Kolonialismus-Problematik
Das von der Münchnerin Mariko Minoguchi („Mein Ende, Dein Anfang“) verfasste und von dem Schweizer Tim Fehlbaum („Hell“) filmisch umgesetzte Science-Fiction-Werk findet zum einen an sehr klaustrophobischen Schauplätzen wie einem metallenen Brunnenschacht, einem Boots- und schließlich Schiffsinneren statt und fällt auch bei den atmosphärischen und sehr schön fotografierten Außenaufnahmen nur selten mit motivlichen Schauwerten auf.

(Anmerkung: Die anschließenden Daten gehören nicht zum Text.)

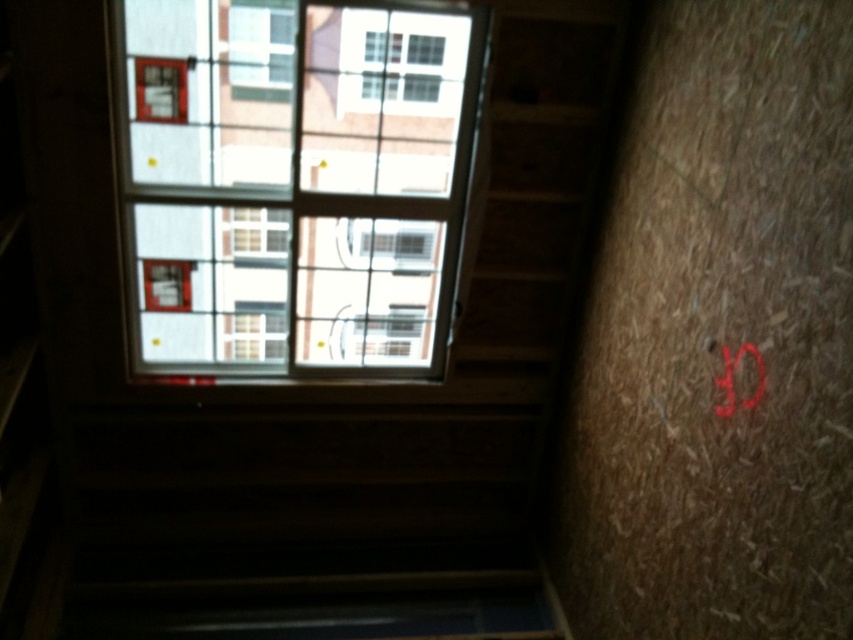 You are an interior designer assessing the space. You need to determine the placement of a new decorative shelf. The shelf must be placed below the clear glass window at upper center. Where should you position it in relation to the red matte lettering at upper right?

The clear glass window at upper center is located above the red matte lettering at upper right, so the decorative shelf should be placed below the window, which would place it at the same level as or below the red matte lettering at upper right.

You are a contractor measuring the space between two windows in a construction site. You see a transparent glass window at upper center and a clear glass window at upper center. Can you fit a 12 inch wide decorative panel between them?

The distance between the transparent glass window at upper center and the clear glass window at upper center is 10.09 inches. Since the decorative panel is 12 inches wide, it cannot fit in the space between them.

You are an inspector checking the construction site. You notice the red matte lettering at upper right and the transparent glass window at upper center. Which object is closer to you from your current position?

The transparent glass window at upper center is closer to you because the red matte lettering at upper right is behind it. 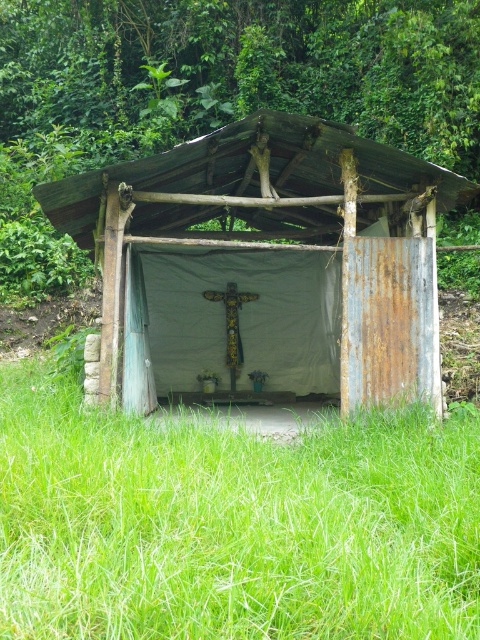 Question: Is green grass at lower center further to camera compared to rusty metal hut at center?

Choices:
 (A) no
 (B) yes

Answer: (A)

Question: Which object appears closest to the camera in this image?

Choices:
 (A) green grass at lower center
 (B) rusty metal hut at center

Answer: (A)

Question: Which of the following is the farthest from the observer?

Choices:
 (A) (331, 280)
 (B) (215, 518)

Answer: (A)

Question: Is green grass at lower center closer to the viewer compared to rusty metal hut at center?

Choices:
 (A) no
 (B) yes

Answer: (B)

Question: Where is green grass at lower center located in relation to rusty metal hut at center in the image?

Choices:
 (A) above
 (B) below

Answer: (B) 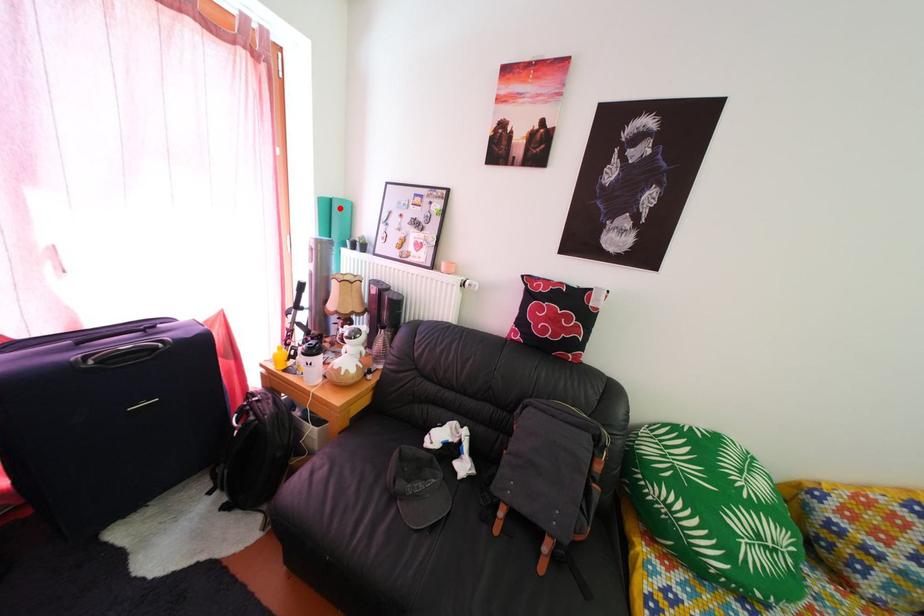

Authentisch ist es dennoch und auch die Besetzung hat mit Nora Arnezeder und Iain Glen („Game Of Thrones“) zwei ausgesprochen hochkarätige Hauptdarsteller gefunden, die einander perfekt ergänzen. Den kleinen Eden Gough kennt vielleicht der ein oder andere aus den beiden „Jim Knopf“-Verfilmungen und auch Bella Bading („Tschick“) ist kein unbekannter Jungstar für Zuschauer der Öffentlich Rechtlichen. Beide Kinderstars nehmen wichtige Rollen ein und sorgen für einige der größten Spannungsmomente. Ähnlich wie bei Fehlbaums „Hell“ scheint auch hier das Budget relativ begrenzt gewesen zu sein, was sich durch die oben beschriebenen Handlungsorte (gedreht im Tagebau Welzow, Brandenburg) und die geringe Sichtweite im Nebel bemerkbar macht. Auch die Erzählgeschwindigkeit ist relativ niedrig, sodass die Handlung nur mühselig voranschreitet. Und doch hat man nie das Gefühl, etwas Unechtes zu sehen, oder dass die Schauplätze lediglich Kulissen seien. Wer große Menschheitsfragen gerne auf kleine, emotional fassbare Szenarien herunter gebrochen sieht, der wird also an „Tides“ seine Freude haben.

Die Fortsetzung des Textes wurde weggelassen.